These scenes are best captured by Kenya's first Central Bank Governor Duncan Ndegwa who in his memoirs, Walking in Kenyatta Struggle: My Story, recounts how it was like in May 1967 when he took over from his predecessor.
Apparently, when Kenya gained independence, it was loaned more money by the World Bank. One of the most precious assets the World Bank had loaned the country was a 79-year-old frail banker, Dr Leon Baranski, who went to work if it was absolutely necessary and mostly mid morning as he was afflicted by arthritis.
When he took over, Ndegwa recalls how mesmerised Kenyans were as flatbed trailers, heavily guarded by paramilitary police, transported currency notes to Nairobi Railway Station from Mombasa. At the time, the currency notes were being printed in the UK.
Ndegwa writes how bystanders wondered: "How could government say there is no money? Where are all those 12 trailers taking all this money?
Not even President Jomo Kenyatta could contain his surprise. Ndegwa recollects that when Kenyatta visited Central Bank vaults one day, his jaw dropped at the sight of rows of cartons packed with crisp notes.

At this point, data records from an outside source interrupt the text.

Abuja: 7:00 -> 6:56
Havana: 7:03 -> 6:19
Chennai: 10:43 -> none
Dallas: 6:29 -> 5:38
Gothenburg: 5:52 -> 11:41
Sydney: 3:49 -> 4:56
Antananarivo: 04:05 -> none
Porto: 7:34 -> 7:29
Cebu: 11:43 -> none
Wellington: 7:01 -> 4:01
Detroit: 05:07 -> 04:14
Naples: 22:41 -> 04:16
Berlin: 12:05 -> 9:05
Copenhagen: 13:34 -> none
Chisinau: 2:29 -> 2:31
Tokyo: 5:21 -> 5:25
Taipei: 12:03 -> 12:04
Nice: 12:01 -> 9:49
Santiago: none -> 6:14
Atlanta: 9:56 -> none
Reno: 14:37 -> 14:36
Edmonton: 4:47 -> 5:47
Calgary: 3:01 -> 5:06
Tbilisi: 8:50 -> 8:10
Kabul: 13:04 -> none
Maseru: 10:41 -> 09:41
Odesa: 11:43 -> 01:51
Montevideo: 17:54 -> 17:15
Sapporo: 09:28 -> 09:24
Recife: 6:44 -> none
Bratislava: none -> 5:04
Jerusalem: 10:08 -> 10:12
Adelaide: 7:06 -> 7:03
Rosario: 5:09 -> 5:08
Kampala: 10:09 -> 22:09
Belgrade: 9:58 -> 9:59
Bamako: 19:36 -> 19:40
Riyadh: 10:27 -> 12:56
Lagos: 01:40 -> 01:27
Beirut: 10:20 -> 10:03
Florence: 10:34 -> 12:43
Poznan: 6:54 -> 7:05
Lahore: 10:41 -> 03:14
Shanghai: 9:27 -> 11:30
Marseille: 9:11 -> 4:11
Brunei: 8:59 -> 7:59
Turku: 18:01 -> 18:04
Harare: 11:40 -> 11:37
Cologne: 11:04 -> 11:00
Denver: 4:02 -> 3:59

"We took him to the bank vaults and on seeing the cartons and crates of bank notes, stacked all over, his mouth seemed to sag. He looked over his shoulder at the security detail. He waved them away impatiently."
According to Ndegwa, when the presidential guards retreated out of the room, Kenyatta whispered, "Ndegwa, is all this money? I replied in the affirmative."
Apparently, the notes Kenyatta had seen at the vaults were mere papers. Money gets value only after it is issued to banks and used as a means of exchange.
So sensitive was the money business that when Ndegwa proposed the establishment of a money printing firm in Nairobi, the idea was flatly rejected by government officials who felt that the risk was too great. Spies were posted to Central Bank to snoop about counterfeit.
Ndegwa had suggested that a currency printing firm be established in Ruaraka, Nairobi.
Today, Kenya's paper money is printed in Ruaraka. What is baffling is that we cannot print election materials and examination papers locally.